WORK ORDER: With images removed, return the whole listing exactly as written.

SOURCE DATA:
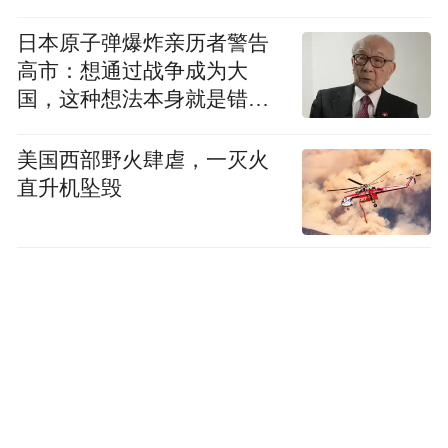
日本原子弹爆炸亲历者警告
高市：想通过战争成为大
国，这种想法本身就是错误
的
美国西部野火肆虐，一灭火
直升机坠毁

SOLUTION FOR THIS PROBLEM:
日本原子弹爆炸亲历者警告
高市：想通过战争成为大
国，这种想法本身就是错误
的
美国西部野火肆虐，一灭火
直升机坠毁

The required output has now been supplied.